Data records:
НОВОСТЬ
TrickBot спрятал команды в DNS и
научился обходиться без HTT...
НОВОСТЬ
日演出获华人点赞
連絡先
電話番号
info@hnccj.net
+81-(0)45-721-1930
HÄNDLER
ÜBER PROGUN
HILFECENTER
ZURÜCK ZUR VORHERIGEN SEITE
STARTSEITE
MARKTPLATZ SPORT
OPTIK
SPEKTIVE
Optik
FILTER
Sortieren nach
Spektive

---

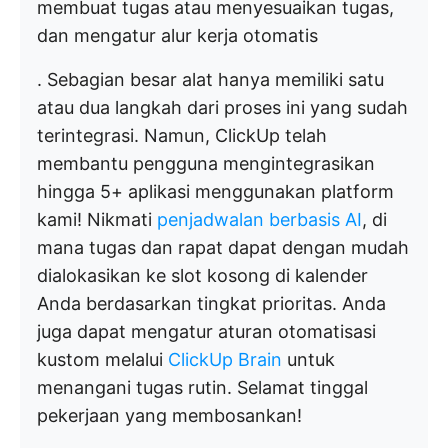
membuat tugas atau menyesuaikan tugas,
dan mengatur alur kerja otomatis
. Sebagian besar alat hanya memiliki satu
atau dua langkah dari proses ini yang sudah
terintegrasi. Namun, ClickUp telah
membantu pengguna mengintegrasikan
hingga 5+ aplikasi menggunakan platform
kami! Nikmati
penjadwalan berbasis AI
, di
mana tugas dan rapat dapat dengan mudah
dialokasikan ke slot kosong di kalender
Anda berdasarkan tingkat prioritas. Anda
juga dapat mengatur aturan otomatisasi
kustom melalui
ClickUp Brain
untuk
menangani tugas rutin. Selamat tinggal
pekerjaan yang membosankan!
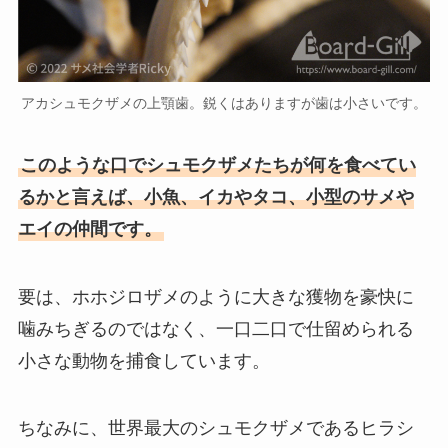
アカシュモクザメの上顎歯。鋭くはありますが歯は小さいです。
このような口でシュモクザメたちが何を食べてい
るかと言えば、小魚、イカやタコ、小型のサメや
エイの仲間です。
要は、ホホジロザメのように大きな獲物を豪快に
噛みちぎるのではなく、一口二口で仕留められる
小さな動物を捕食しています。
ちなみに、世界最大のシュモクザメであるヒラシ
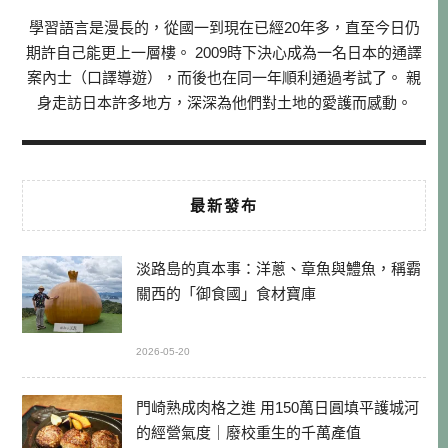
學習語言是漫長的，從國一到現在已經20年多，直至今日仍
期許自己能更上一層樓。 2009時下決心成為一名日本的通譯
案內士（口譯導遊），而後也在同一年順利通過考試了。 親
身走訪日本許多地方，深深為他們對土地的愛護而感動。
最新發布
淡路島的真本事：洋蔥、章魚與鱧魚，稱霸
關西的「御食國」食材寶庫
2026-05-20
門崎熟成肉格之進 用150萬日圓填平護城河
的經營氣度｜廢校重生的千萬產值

---

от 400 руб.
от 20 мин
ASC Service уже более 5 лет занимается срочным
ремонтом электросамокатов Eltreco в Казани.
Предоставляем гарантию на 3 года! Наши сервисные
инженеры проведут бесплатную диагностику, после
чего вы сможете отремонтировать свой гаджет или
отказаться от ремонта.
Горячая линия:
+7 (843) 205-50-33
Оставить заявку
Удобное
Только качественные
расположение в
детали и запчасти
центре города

**EXERCISE PROMPT:**
Leave out the images and write out the lines above exactly, from the one with "pekerjaan yang membosankan!" up to and including the one with "案內士（口譯導遊），而後也在同一年順利通過考試了。 親".

**EXERCISE ANSWER:**
pekerjaan yang membosankan!
アカシュモクザメの上顎歯。鋭くはありますが歯は小さいです。
このような口でシュモクザメたちが何を食べてい
るかと言えば、小魚、イカやタコ、小型のサメや
エイの仲間です。
要は、ホホジロザメのように大きな獲物を豪快に
噛みちぎるのではなく、一口二口で仕留められる
小さな動物を捕食しています。
ちなみに、世界最大のシュモクザメであるヒラシ
學習語言是漫長的，從國一到現在已經20年多，直至今日仍
期許自己能更上一層樓。 2009時下決心成為一名日本的通譯
案內士（口譯導遊），而後也在同一年順利通過考試了。 親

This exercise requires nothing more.